If you manage international payments for a UK business, the differences between traditional banks and digital banks become apparent in day-to-day operations.

With traditional banks, costs tend to surface indirectly. Banks apply FX at execution, fees follow after settlement and transfer timing depends on cut-off windows and intermediary routing. Payment limits can force split transfers or delays that quietly compound across a month of payments.

Digital banks assume cross-border payments are routine. Holding funds in foreign currencies, choosing when to convert and paying locally reduces repeated FX charges and improves control over timing. Settlement is faster, balances are clearer and forecasting is simpler.

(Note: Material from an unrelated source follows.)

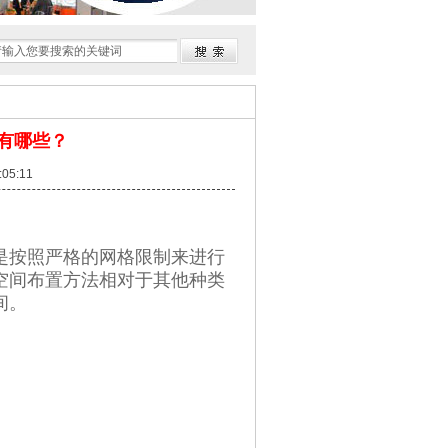
有哪些？
05:11
是按照严格的网格限制来进行
空间布置方法相对于其他种类
间。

This article examines traditional banks vs digital banks across fees, speed and payment limits and how those differences affect UK businesses managing international payments as part of everyday operations.

Key takeaways:

  • Traditional banks hide much of the real cost in FX: Traditional banks embed FX margins and intermediary charges into exchange rates, which cover the actual cost of international payments. These hidden costs often outweigh stated transfer fees over time
  • Digital banks improve payment speed and cash flow control: Digital banks process payments continuously and rely less on correspondent routing, which shortens settlement times and makes cash flow easier to manage
  • Payment limits differ sharply between traditional and digital banks: Traditional banks apply daily caps and manual approvals that can slow large or time-sensitive payments. Digital banks design limits around active trading, allowing higher volumes without added friction
  • Multi-currency structure separates traditional banks from digital banks: Traditional banks centre accounts on a single base currency, forcing frequent conversions. Digital banks let businesses hold multiple currencies, reducing FX losses and the effort required for reconciliation
  • WorldFirst bridges the gap for international businesses: WorldFirst is not a bank but operates like a digital platform built for cross-border trade. The World Account helps businesses move beyond traditional banks by providing multi-currency control, clearer FX pricing and more efficient international payments

Open a World Account to manage international payments in multiple currencies and reduce unnecessary cross-border costs. WorldFirst is not a bank, but a payments and financial services provider.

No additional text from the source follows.